* **TRY IT**:
Nothing but the lines below between the line holding "strojevima i osoba kojoj se možete obratiti s" and the line holding "STUPITE U KONTAKT", inclusive, should appear in the answer, each set down exactly.

* **DATA IN THIS EXERCISE**:
______________________________
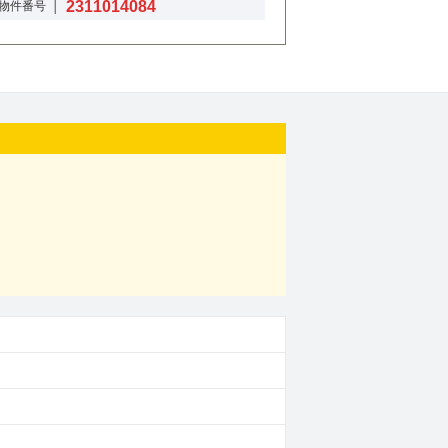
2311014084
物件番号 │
______________________________
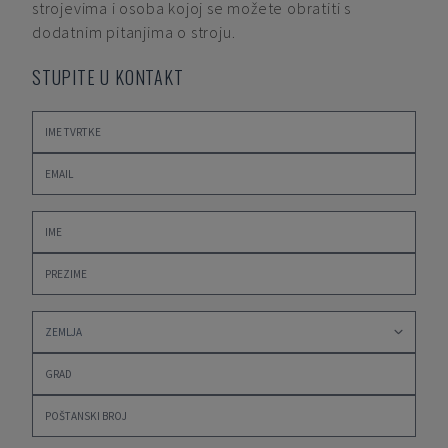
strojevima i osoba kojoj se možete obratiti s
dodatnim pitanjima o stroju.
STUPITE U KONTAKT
______________________________
* **ANSWER SPACE**:
strojevima i osoba kojoj se možete obratiti s
dodatnim pitanjima o stroju.
STUPITE U KONTAKT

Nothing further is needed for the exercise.